The way people communicate at work has changed beyond recognition in the past decade. The channels employees use day-to-day – WhatsApp, Microsoft Teams, generative AI tools – bear little resemblance to the systems compliance frameworks were originally built around. For banks, the gap between how people actually communicate and what surveillance infrastructure was designed to capture is becoming wider, especially with new communications channels emerging at pace and changing how we work and interact.

Generation generative

The numbers tell a clear story. Global Relay’s Data Insights: Communications Capture Trends 2025/26 Report, which draws on data from more than 12,000 financial institutions, found that Microsoft Teams is now the third most captured communications channel across financial services.

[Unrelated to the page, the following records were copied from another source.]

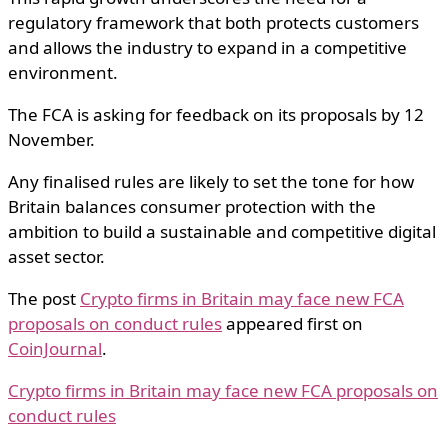
regulatory framework that both protects customers
and allows the industry to expand in a competitive
environment.
The FCA is asking for feedback on its proposals by 12
November.
Any finalised rules are likely to set the tone for how
Britain balances consumer protection with the
ambition to build a sustainable and competitive digital
asset sector.
The post
Crypto firms in Britain may face new FCA
proposals on conduct rules
appeared first on
CoinJournal
.
Crypto firms in Britain may face new FCA proposals on
conduct rules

Email remains dominant at 89% of firms – no surprise – but the more revealing shifts are happening around it. WhatsApp capture rose 36% year-on-year, driven largely by continued regulatory pressure in the US, including a run of FINRA enforcements against individuals over off-channel communications. Apple Messages capture surged 114%, perhaps explained by firms looking to find a “WhatsApp alternative”. And capture of ChatGPT – a channel that barely registered on compliance radars two years ago – increased by nearly 3,000%.

The ChatGPT figure is particularly telling. Generative AI tools are now embedded deeply enough in day-to-day financial and business workflows that firms are scrambling to archive and supervise their outputs. Firms are beginning to grapple with bringing GenAI and AI productivity tools into the scope of their capture, monitoring, and recordkeeping efforts, as legislation like) SEC rule 17-a 4 necessitate that firms keep records of anything that may be considered as “business communications”.

Enforcement hasn’t solved the problem

None of this is happening in a regulatory vacuum. Enforcement actions for off-channel communications have been a consistent feature of the landscape for years. The SEC, FINRA, and the CFTC have all made it clear, repeatedly, that using personal devices or unauthorised messaging apps for business communications is not a grey area. And yet the problem seems to persist.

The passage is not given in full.